В начале тридцатых годов Николай Иванович был капитаном нефтевоза „Степан Разин“. Это судно построили еще в прошлом веке пушкари Мотовилихи, и называлось оно прежде „Редедя, князь Косожский“. Изрядно износившийся, но еще достаточно мощный пароход обычно тянул против течения баржи с 14–15 тысячами тонн груза — столько же, сколько в соответствии со справочниками Корпорации внутренних водных путей США однотипные суда должны были тянуть на Миссисипи.
Когда рекорд Алексея Стаханова всколыхнул страну, капитан Чадаев провел „воз“ с 17 тысячами тонн груза. Потом взял 20 тысяч. Он был опытен, осторожен, знал, что с Волгой не шутят, не шел на „ура“. С речами не выступал, оратором был плохим, на трибуне конфузился и больше покашливал, растерянно теребя бородку:
— Вот попробую, значит, одно дело, а так чего же загодя хвалиться…
Попробовал счаливать баржи „гусем“ вместо традиционного „бочонка“. Протянул за „Степаном Разиным“ 34 тысячи тонн. И, наконец, установил мировой рекорд: 42 тысячи тонн!
— Нашел, стало быть, на воде вроде рельсы, — говорил он. — Полагаю, тут хитрости особой нет, теперь другие поведут.
И верно: повели. Повели тем наиболее выгодным фарватером и тем наиболее выигрышным способом, которые нашел старый волгарь.
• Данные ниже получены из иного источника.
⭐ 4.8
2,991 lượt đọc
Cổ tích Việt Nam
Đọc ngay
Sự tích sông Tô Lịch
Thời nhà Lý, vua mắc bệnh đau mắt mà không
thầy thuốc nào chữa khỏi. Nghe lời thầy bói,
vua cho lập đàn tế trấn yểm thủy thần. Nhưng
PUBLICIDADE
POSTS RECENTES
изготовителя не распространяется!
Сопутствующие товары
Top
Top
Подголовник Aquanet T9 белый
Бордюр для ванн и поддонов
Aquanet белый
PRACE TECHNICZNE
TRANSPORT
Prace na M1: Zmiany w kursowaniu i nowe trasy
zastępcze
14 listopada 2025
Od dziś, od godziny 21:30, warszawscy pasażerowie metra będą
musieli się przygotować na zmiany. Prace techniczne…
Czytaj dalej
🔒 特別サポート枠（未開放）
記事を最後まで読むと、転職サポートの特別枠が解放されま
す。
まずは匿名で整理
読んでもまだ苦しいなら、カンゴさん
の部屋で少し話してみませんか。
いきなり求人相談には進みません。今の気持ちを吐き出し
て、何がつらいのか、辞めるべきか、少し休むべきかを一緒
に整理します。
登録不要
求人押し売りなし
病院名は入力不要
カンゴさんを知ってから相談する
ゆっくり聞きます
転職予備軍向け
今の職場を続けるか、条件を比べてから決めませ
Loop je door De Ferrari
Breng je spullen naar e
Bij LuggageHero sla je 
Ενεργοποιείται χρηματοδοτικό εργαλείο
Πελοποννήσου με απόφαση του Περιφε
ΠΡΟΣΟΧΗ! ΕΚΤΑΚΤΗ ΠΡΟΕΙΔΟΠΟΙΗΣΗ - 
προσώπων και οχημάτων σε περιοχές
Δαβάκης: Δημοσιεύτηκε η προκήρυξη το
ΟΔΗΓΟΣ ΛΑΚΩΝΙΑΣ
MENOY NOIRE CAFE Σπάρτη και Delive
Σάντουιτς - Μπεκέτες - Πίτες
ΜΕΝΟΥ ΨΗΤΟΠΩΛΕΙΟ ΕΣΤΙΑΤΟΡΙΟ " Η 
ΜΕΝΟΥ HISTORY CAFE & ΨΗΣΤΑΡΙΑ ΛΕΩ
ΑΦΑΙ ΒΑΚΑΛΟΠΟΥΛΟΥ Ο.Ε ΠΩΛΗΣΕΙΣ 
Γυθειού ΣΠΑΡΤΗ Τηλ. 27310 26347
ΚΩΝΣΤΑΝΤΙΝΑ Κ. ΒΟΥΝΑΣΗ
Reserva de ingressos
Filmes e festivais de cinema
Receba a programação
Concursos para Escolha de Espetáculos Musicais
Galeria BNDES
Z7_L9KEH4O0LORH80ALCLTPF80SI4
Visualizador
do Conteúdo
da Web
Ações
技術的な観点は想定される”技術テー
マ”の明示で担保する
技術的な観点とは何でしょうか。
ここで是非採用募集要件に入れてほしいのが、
Подавляющее большинство сегодняшних волжских капитанов в тот год, когда Николай Иванович установил свой рекорд, либо ходило в детский сад, либо одолевало четыре действия арифметики.
Капитанская профессия с тех пор очень помолодела. Путь к капитанскому мостику стал гораздо прямее: речное училище, институт.
Еще в 1926 году на Волге встречались малограмотные капитаны. Не в судоводительском, а в самом прямом смысле: написать отчет о рейсе им было труднее, чем отстоять несколько ночных вахт. В тот год половина начальников пароходств в графе „образование“ писала: „Начальное“. Капитан с дипломом был тогда такой же редкостью, как сегодня капитан без диплома.
Капитан на сегодняшней Большой Волге — профессия действительно инженерно-техническая!
Конструкторские бюро Горького проектируют суда огромные и необычные, начиная от трехэтажных морских паромов и морских же теплоходов, которые могут перевозить рудный агломерат, раскаленный до 700 градусов. Здесь рождаются смелые, масштабные проекты дальнейшего обновления волжского флота, осуществление которых поможет продлить навигацию и значительно расширить транспортные связи „река — море“. В волжской столице думают и о малых притоках великой реки.
…Крылатые суда своими обтекаемыми формами вызывают представление о полете. А это — плоское, ящичное, что ли. Если бы оно стояло не на воде, подошло бы определение: приземистое.
Рубка управления у него не посередине, как у „Ракеты“, а в носу, и это придает „Горьковчанину“ некоторое сходство с автобусом, у которого сняли колеса, притом с автобусом не для городского асфальта, а для дальних поездок, когда шоссе временами сменяется проселком.
Никаких сильных ощущений „Горьковчанин“ не подарил. Мне представлялось: загудит, приподнимется, заскользит на своей воздушной подушке — не то полет, не то парение, дух замирает.
А он, „Горьковчанин“, как-то незаметно отвалил от берега и пошел почти как обыкновенный катер, только быстрее. Чувствовались удары о волны, брызги летели в стекла салона.
Рейс был испытательным — от Горького вверх по Оке. Ученые люди установили посередине контрольный прибор, который, в отличие от самого „Горьковчанина“, упрямо барахлил. Потом все наладилось, и один член комиссии встал рядом с рулевым, а трое склонились над прибором:
— Правый борт — отметка!
— Левый борт — отметка!
„Горьковчанина“ испытывали на маневренность. Он метался из стороны в сторону. До этого были особые испытания на шум в салоне: новорожденный держал экзамен по многим предметам.
Главного конструктора проекта Владимира Константиновича Зороастрова окружающие называли Володей: худой, бледный „очкарик“ в берете среди весьма солидных и уверенных в себе мужей. Один из членов комиссии вообще полуприсутствовал: развалившись на диванчике, читал книгу об убийстве президента Кеннеди.